YOUR TASK: Find the word "Hukum" in the listing below. Copy every line that has it.

EXCERPTED RECORDS:
______
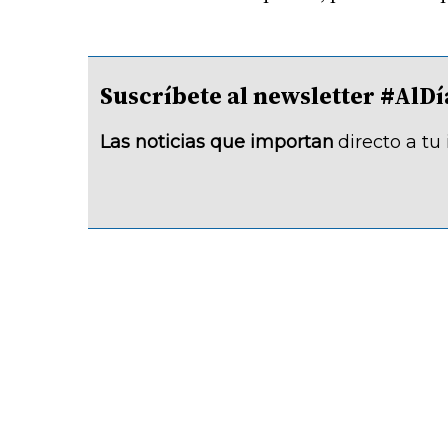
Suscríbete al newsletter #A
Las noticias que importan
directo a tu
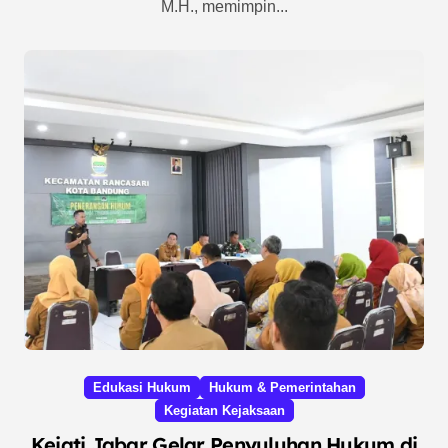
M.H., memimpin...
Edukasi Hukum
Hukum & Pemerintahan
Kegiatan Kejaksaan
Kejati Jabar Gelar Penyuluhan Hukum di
______
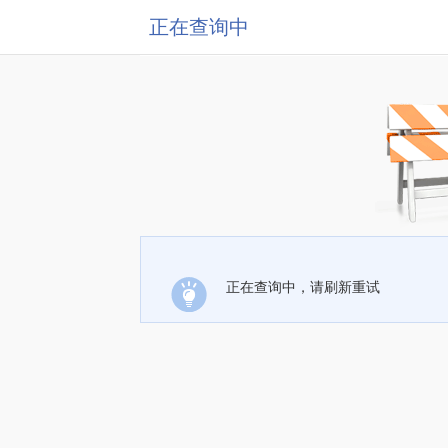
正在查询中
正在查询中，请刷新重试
______
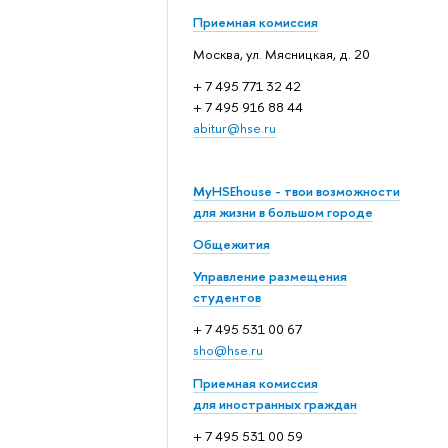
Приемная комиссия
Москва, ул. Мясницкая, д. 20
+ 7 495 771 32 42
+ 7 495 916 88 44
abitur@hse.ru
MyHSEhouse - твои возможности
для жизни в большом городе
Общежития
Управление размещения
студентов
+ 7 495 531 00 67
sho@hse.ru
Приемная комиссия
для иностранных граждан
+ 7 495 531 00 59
______
RESPONSE FOR THIS EXERCISE:
Edukasi Hukum
Hukum & Pemerintahan
Kejati Jabar Gelar Penyuluhan Hukum di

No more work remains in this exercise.